I look in the mirror and see me, a decent looking guy, yet at the same time, its not me.

I know I am well into the pink mist of dressing so my mind is all over the place but I cant help but feel there's something missing as Paul.

I have nail polish on as a man.
I had to do something. Anything that made me feel even slightly pretty.
Had a few odd looks but meh.

I feel frustrated, lost.
I kinda want to turn around, get home, get dressed as Kairi and then come back to work.

Lana Mae
04-10-2017, 08:49 AM
I know how you feel! I have to work to make ends meet! Once dressed I do not want it to end! My toenails are always polished. I am a nurse with the elderly and do not wear fingernail polish so my residents do not freak out! Once home on go the panties at the least.(bend a lot at work and do not want them to show so wear men's briefs at work. It just feels better dressed even if underdresssed! Hugs Lana Mae

Stacy Darling
04-10-2017, 09:03 AM
Well that is two of us, I won't be going back to work though, I'm over that!

I like your line about looking in the mirror and seeing a decent looking Guy, not something I've heard much about here!
Apparently I'm a decent looking guy and absolutely hate being so, It may annoy me as I get hit on by women when in male mode!

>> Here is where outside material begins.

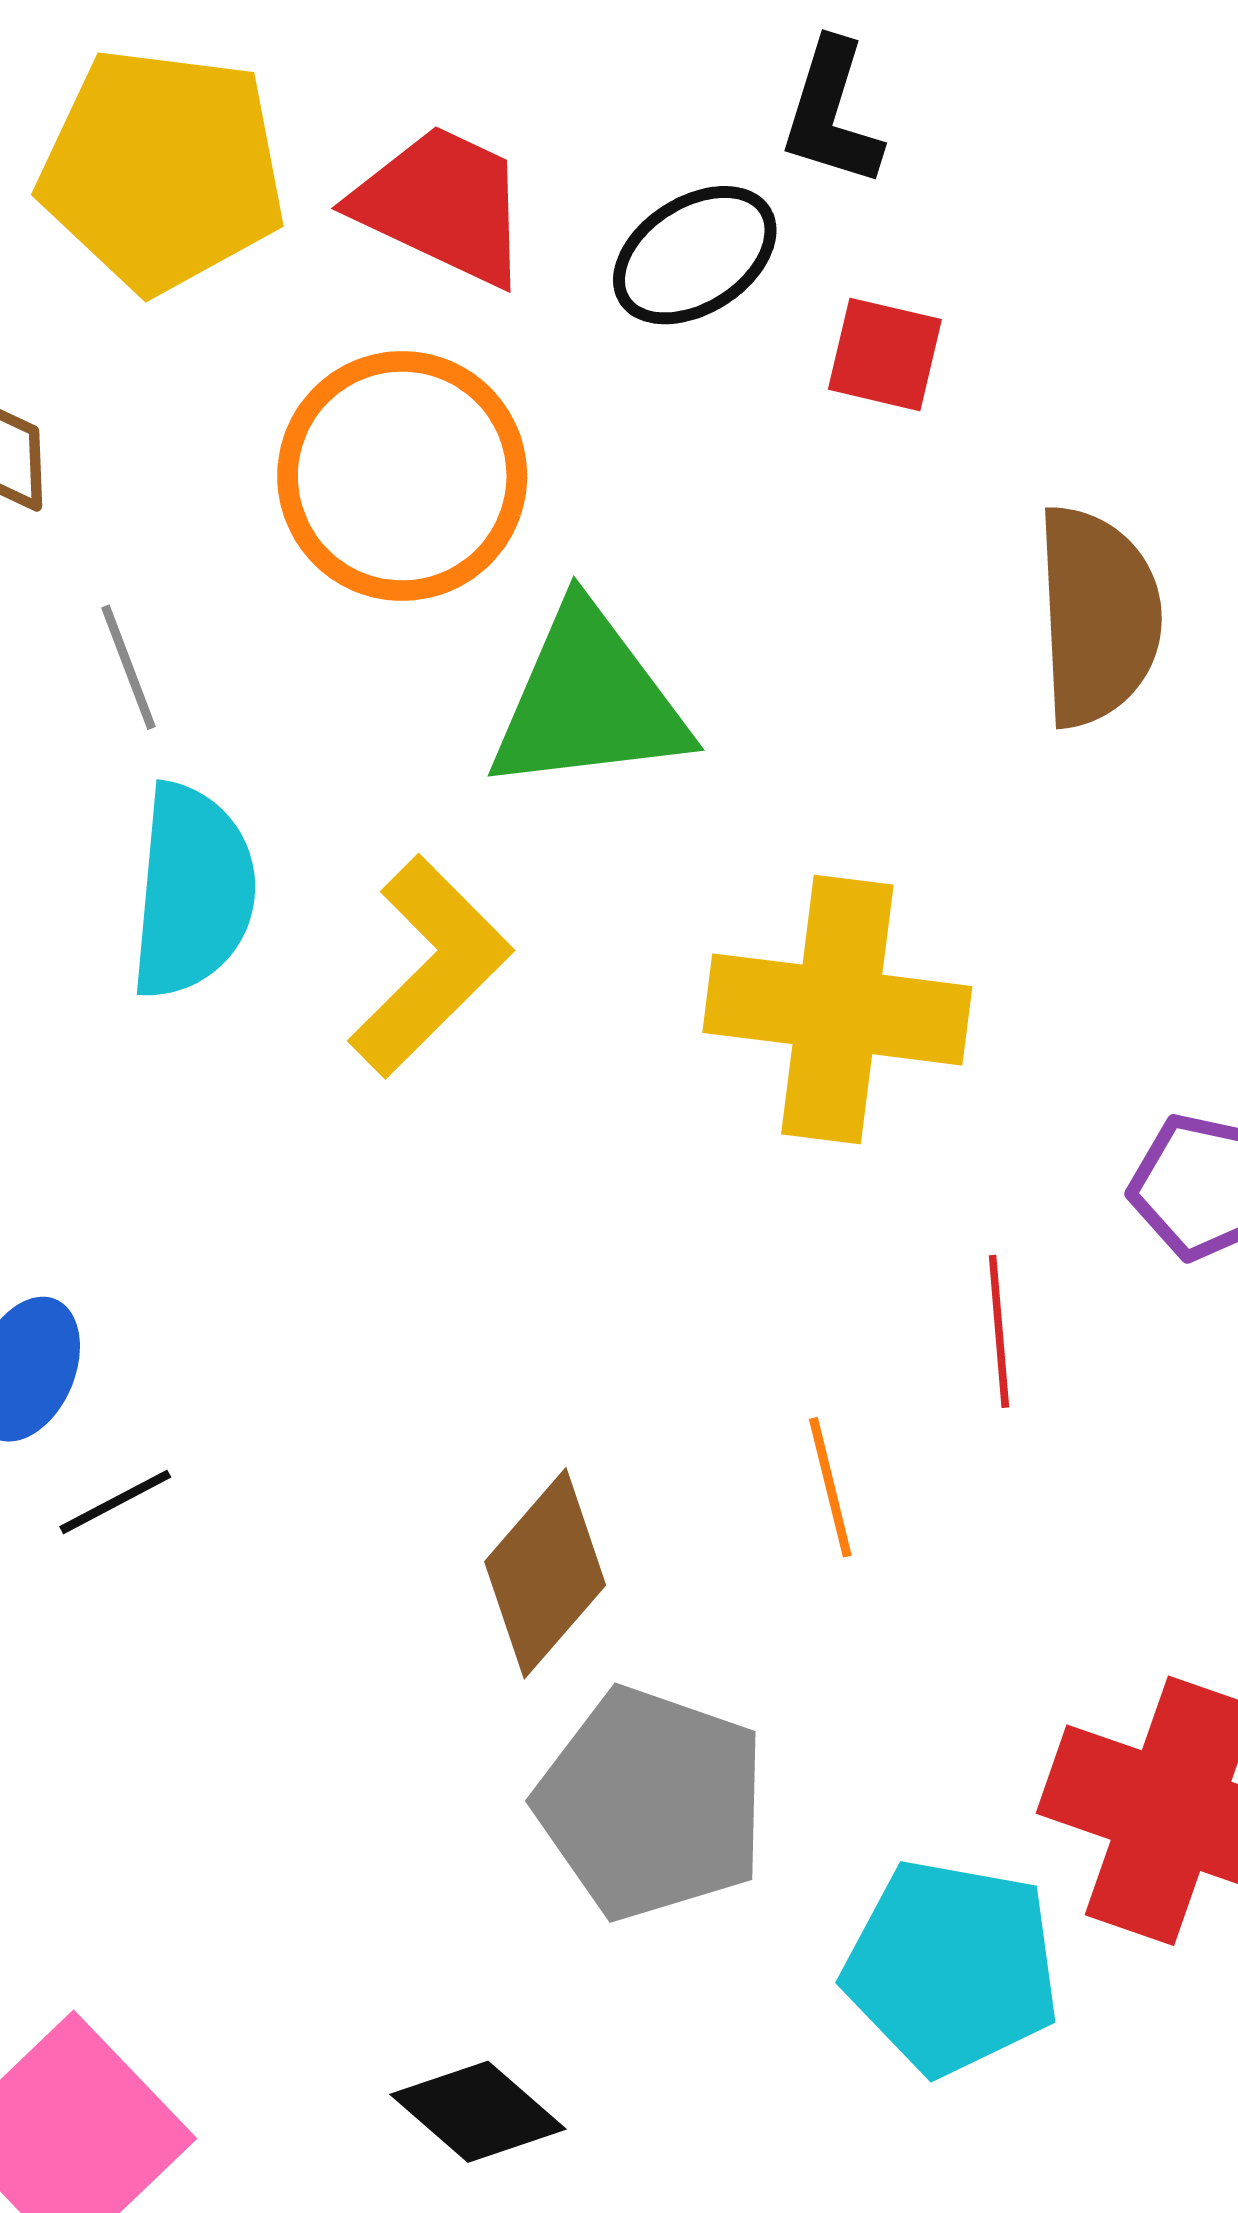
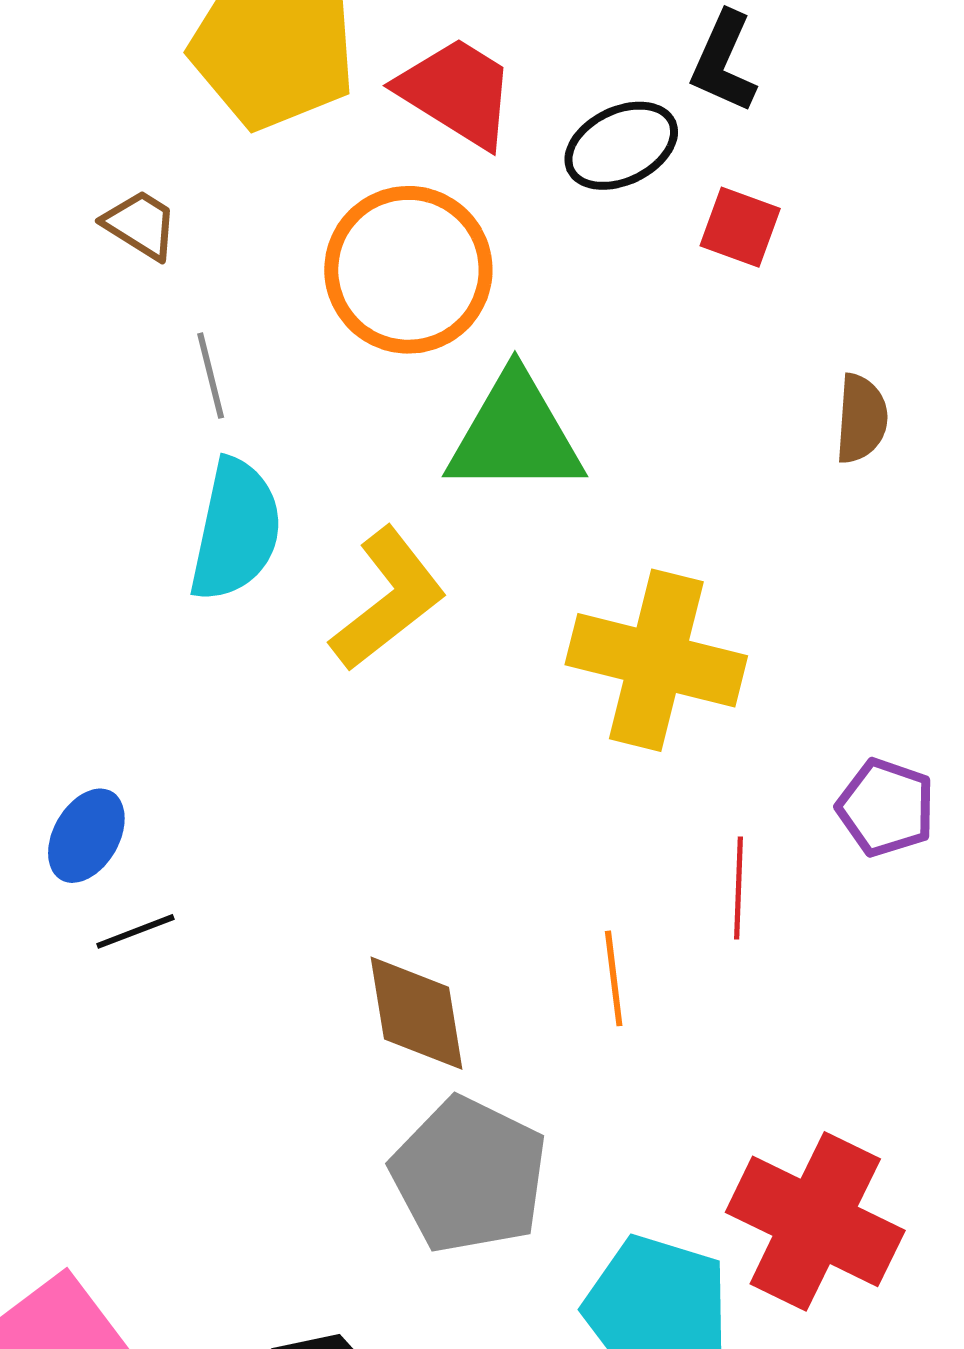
brown semicircle: (1098, 616) -> (861, 419), size x0.6
brown diamond: (545, 1573) -> (417, 1013), turned -57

I think we may be in the same boat!

Stacy!

Sandin Meknickers
04-10-2017, 09:10 AM
Seems to be a running Monday theme for many of us lol. I'm just i from an early start. I'd live to get something else on but I'm going to the gym soon and can't be bothered with multiple changes. After that though, it's all about me.

Teresa
04-10-2017, 09:36 AM
Kairi,
That feeling hit my hard after going out to our Xmas party, I drove up on the Saturday dressed, met up with Carole found our room and dressed for the party ( the dress in my avatar ) then had some drinks after . Dressed for breakfast then drove home still dressed, that was a turning point for me , it proved I could really do it . I know I need more but going back to drab mode was tough, when I'd been out , dined and danced with a mixed group of other parties, being accepted as if I was female was so good, dancing most of the night with the wives of the guys while they propped up the bar.

DIANEF
04-10-2017, 09:49 AM
I'd like to know why your time dressed passes so much quicker than time in drab. I can get 7-8 hours on a dress day, it seems to be over in a flash, but 7-8 hours at work feels like an eternity. Such is life....

MartineCD
04-10-2017, 11:59 AM
Hi Kairi

I know exactly what you mean (except for the decent looking guy in the mirror bit). I had a lovely weekend dressed when I wasn't cutting the grass or mucking out the garage.

But regular life does bring you down with a bump.

Take care

Martine x

Pat
04-10-2017, 12:14 PM
The day may come when you decide you can't put on the male disguise any more. ;) That's how it happened for me, anyway. Good luck.

SometimesKairi
04-10-2017, 01:15 PM
Pat (aka Jennie)

I don't really know how I feel. That's what's really scaring me.
I am not repulsed by having a penis nor am I overly bothered that I do.
I feel pretty and flightly as Kairi but I feel determined and tough as Paul.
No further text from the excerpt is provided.